Sorry Phil, hubby is Black Russian and Polish, I am Irish and German Dutch girl, born in the Georgia and mom from Alabama. Dad was a chef all his life. I do so love all kinds of soups and stews though. Phil, I cannot believe you have a receipe for the sweet andsour soup, tell me what it is, I make one myself all the time and have never came across one from anyone else..... :blink:


----------



## hibiscusmile (Feb 24, 2011)

Dear me, so excited now, hear that Yen, some chicken receipes coming too! :lol:


----------



## warpdrive (Feb 24, 2011)

ok, now that you have a few ideas, he is one of my favorite soups to make on a cold day.

I'm going to simplify it for beginner cooks in hopes that it gets them into the kitchen and stop ordering out or getting take out food.
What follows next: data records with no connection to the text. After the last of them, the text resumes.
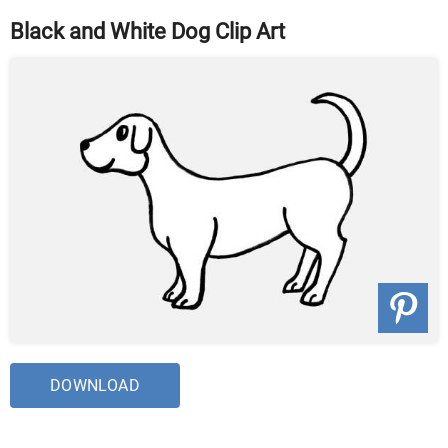
Black and White Dog Clip Art
DOWNLOAD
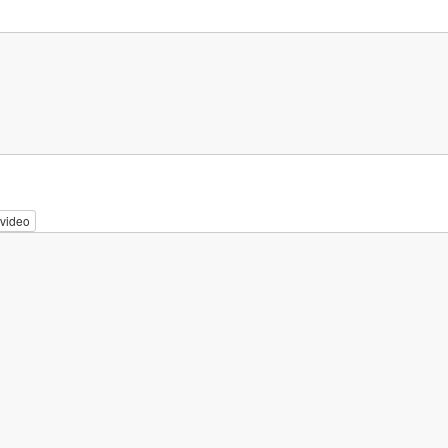
video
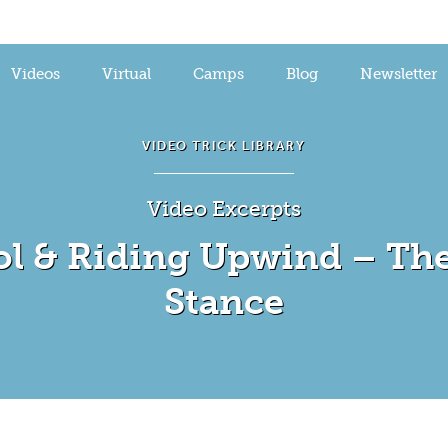
Videos
Virtual
Camps
Blog
Newsletter
VIDEO TRICK LIBRARY
Video Excerpts
ol & Riding Upwind – The
Stance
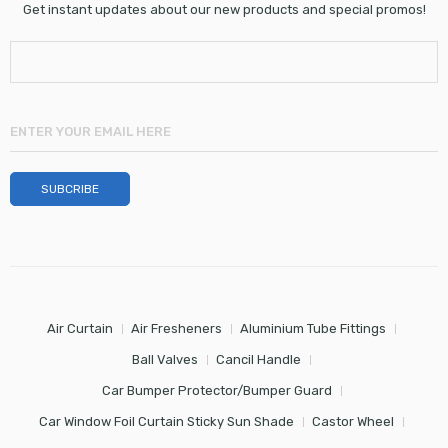
Get instant updates about our new products and special promos!
Air Curtain
Air Fresheners
Aluminium Tube Fittings
Ball Valves
Cancil Handle
Car Bumper Protector/Bumper Guard
Car Window Foil Curtain Sticky Sun Shade
Castor Wheel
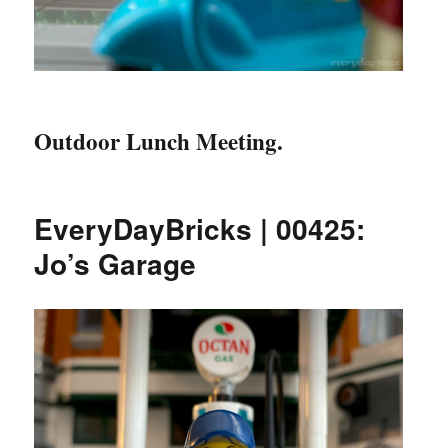
Outdoor Lunch Meeting.
EveryDayBricks | 00425:
Jo’s Garage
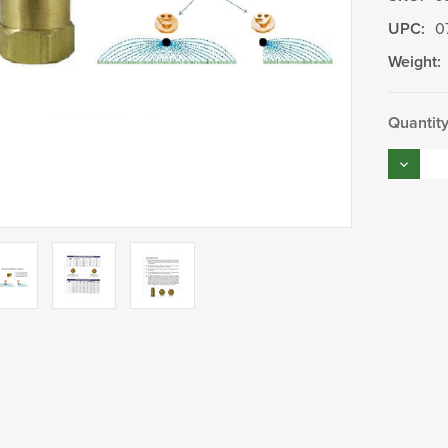
UPC:
0
Weight:
Current
Quantity
Stock:
Decrea
Quantity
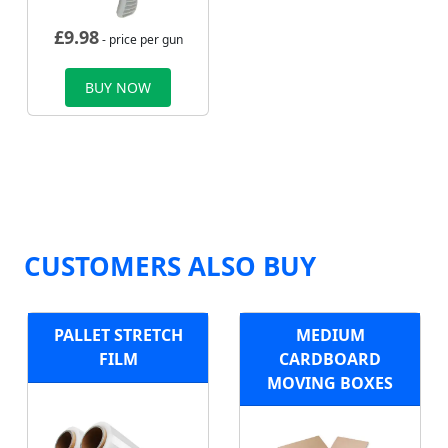
£
9.98
- price per gun
BUY NOW
CUSTOMERS ALSO BUY
PALLET STRETCH
MEDIUM
FILM
CARDBOARD
MOVING BOXES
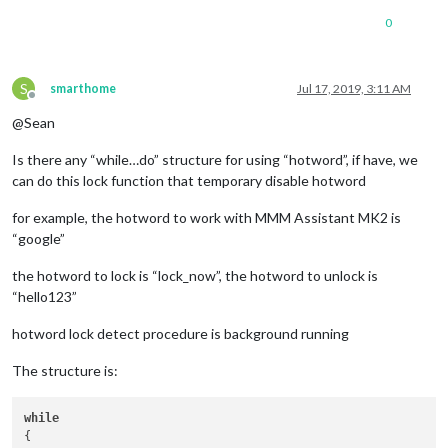
0
S
smarthome
Jul 17, 2019, 3:11 AM
Offline
@Sean
Is there any “while…do” structure for using “hotword”, if have, we
can do this lock function that temporary disable hotword
for example, the hotword to work with MMM Assistant MK2 is
“google”
the hotword to lock is “lock_now”, the hotword to unlock is
“hello123”
hotword lock detect procedure is background running
The structure is:
while
{
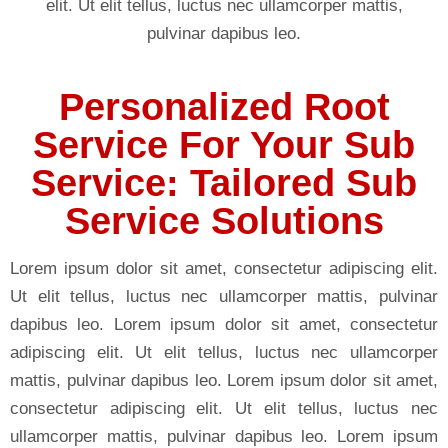
elit. Ut elit tellus, luctus nec ullamcorper mattis,
pulvinar dapibus leo.
Personalized Root
Service For Your Sub
Service: Tailored Sub
Service Solutions
Lorem ipsum dolor sit amet, consectetur adipiscing elit.
Ut elit tellus, luctus nec ullamcorper mattis, pulvinar
dapibus leo. Lorem ipsum dolor sit amet, consectetur
adipiscing elit. Ut elit tellus, luctus nec ullamcorper
mattis, pulvinar dapibus leo. Lorem ipsum dolor sit amet,
consectetur adipiscing elit. Ut elit tellus, luctus nec
ullamcorper mattis, pulvinar dapibus leo. Lorem ipsum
I garentee that in the end it will taste so home made that grandma will aprove.

Pasta Fagioli

what you will need:

some olive oil

1 carrot

2 cloves of garlic

1 small onion or a half of a large one (doesn't matter what kind you use, but yellow onions are best)

a handfull of fresh parsley

1 can of chicken stock or about 10 to 12 ounces if you buy a big box of it.

2 cans of cannellini beans

half a box of pasta (preferably Ditalini or small shells if your store is lame -  )

mince or chop up the garlic. use a potato pealer to shave up some carrot like you would for a salad about half a cup is good. chop up the parsley.

add some olive oil to your pot on a low flame. then add the carrot and onion to the pot. stir it untill the onion gets clearish. now add the garlic and half of the parsley. stir and cook it untill the garlic gets brownish.

now add the 2 cans of beans and the chicken stock. don't drain the beans, add the juice and the thick stuff at the bottom. use one of the empty cans from beans to add 2 cans of water. stir until well blended.

cook on a low fire for an hour. you will find that there will be some "starch" that will float to the top of the soup...remove starch every 15 mins with a spoon.

about 20 mins before the main soup is done, put up a small pot of boiling water for the pasta.

cook pasta for 10 to 15 mins depending on how soft you like your pasta.

add the rest of the parsley to the soup to add flavor and color. add salt to taste.

ladle the bean soup into bowls and then add some pasta to it with a straining spoon.

serve with garlic bread and salad for a hardy meal.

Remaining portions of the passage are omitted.